Dependency awareness. "Don't start this until PROJ-46 is merged" prevents the most common multi-agent failure: building on code that doesn't exist yet.
Notice what's missing from this list. Sprint planning. Velocity tracking. Kanban boards. Story points. Epics with color-coded labels. Agents don't need project management theater. They need a task, a status, and a way to say "I'm done."
The CLAUDE.md contract
The task system tells agents what to work on. The CLAUDE.md file tells them how to work.
If you're running multiple Claude Code agents, each one should have a CLAUDE.md that defines its identity and boundaries. This isn't optional configuration. It's the difference between agents that coordinate and agents that step on each other.
Here's a stripped-down example for an engineering agent:
## Identity
Engineer for the project. You implement features, fix bugs,
and write tests. You own implementation quality.
## What You Own
- All files under `components/` and `lib/`
- Unit tests in `__tests__/`
- You may read but not modify files under `server/`
## What You Don't Own
- Deployment configuration (that's ops)
- Issue triage and prioritization (that's the coordinator)

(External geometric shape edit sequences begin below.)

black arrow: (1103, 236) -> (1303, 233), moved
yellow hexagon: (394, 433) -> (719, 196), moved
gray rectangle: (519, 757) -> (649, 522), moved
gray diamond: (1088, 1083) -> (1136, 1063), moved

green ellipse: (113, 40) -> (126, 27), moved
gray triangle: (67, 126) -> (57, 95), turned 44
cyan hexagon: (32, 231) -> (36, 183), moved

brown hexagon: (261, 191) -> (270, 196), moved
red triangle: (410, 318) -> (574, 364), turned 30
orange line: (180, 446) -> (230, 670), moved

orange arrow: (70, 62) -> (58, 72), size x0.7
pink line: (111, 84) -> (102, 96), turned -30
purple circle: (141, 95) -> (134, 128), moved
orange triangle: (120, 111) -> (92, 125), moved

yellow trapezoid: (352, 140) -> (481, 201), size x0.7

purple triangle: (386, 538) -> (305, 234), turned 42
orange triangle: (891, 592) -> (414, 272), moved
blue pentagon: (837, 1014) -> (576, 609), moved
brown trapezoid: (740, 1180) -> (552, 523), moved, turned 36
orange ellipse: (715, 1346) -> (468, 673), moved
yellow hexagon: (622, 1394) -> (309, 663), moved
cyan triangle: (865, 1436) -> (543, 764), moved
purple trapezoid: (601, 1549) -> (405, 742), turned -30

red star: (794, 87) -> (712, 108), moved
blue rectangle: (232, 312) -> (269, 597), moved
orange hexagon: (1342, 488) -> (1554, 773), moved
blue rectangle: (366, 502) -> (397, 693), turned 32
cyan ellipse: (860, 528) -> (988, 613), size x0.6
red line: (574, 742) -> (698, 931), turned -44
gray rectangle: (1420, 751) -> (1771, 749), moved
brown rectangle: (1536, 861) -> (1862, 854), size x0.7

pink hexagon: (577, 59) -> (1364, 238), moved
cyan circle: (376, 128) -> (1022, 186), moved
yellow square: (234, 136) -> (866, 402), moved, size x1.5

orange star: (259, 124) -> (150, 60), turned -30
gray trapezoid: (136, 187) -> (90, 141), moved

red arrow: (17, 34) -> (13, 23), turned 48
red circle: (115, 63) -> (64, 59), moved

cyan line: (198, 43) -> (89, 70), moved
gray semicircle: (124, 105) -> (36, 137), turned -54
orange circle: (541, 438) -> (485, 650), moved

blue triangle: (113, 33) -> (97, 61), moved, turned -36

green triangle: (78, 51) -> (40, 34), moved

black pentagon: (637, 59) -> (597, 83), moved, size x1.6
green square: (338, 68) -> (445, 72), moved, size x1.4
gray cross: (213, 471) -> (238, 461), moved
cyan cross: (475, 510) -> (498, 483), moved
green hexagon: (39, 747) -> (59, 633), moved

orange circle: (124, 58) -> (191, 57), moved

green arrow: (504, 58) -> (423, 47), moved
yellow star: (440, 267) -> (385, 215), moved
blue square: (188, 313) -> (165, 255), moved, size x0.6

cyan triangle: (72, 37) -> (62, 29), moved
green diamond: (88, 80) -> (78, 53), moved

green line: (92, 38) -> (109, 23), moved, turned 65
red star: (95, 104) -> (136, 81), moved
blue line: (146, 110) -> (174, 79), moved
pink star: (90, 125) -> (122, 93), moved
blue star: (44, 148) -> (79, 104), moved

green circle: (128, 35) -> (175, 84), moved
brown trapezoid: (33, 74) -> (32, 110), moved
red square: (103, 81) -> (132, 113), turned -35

- QA validation (QA tests your work independently)
## Completion Protocol
Before marking any task done:
1. Run the full test suite: `pnpm test`
2. Verify your change works manually
3. Comment what you did with the commit hash
4. Push before reporting completion
The boundary section is the load-bearing part. Without explicit file ownership, agents wander. An engineering agent "helpfully" refactors the deployment config. A QA agent "fixes" a test by changing the code under test instead of the test itself. Explicit boundaries prevent these failure modes.
The completion protocol matters just as much. It prevents the most common agent failure: claiming something is done when it merely compiles. "Run the full test suite" and "verify manually" are concrete gates. An agent that follows this protocol produces work a human can trust. An agent without it produces work you have to double-check line by line.
Scale this across multiple agents and you get a fleet where each member knows its lane, its handoff protocol, and what "done" means.
CLI-first task management
Here's a workflow observation that took me longer to internalize than it should have: Claude Code agents work dramatically better with CLI tools than with GUI interfaces.
This makes sense when you think about it. A Claude Code agent lives in the terminal. It can run commands, read output, and take actions based on results. Asking it to navigate a web UI, click buttons, and interpret rendered pages is fighting the agent's natural interface.
A CLI-based task system means the agent can do this in a single flow:
# Read the task
task show PROJ-47
# Claim it
task update PROJ-47 --status in_progress --assignee agent-1
# Do the work...
# Report completion
task comment PROJ-47 "DONE: Fixed pagination. Commit: abc1234"
task update PROJ-47 --status done
No context switching. No browser windows. No screenshots of a Kanban board. The agent reads a task, does the work, and updates the status, all without leaving the environment where it operates.
The output is machine-readable too. When you need to check what's happening across agents, you can query:
task list --status in_progress # What's being worked on?
task list --assignee agent-2 # What is agent-2 doing?
task list --blocked # What's stuck?
There's a subtler benefit too. CLI output becomes part of the agent's context. When an agent runs task show PROJ-47 and sees the description, acceptance criteria, and dependency list in its terminal, that information is now in the conversation history. The agent can reference it, reason about it, and check its work against it. A GUI doesn't give you that. The information exists on a screen the agent can't see.
This is the shape of the tooling that works. A CLI that speaks the agent's language.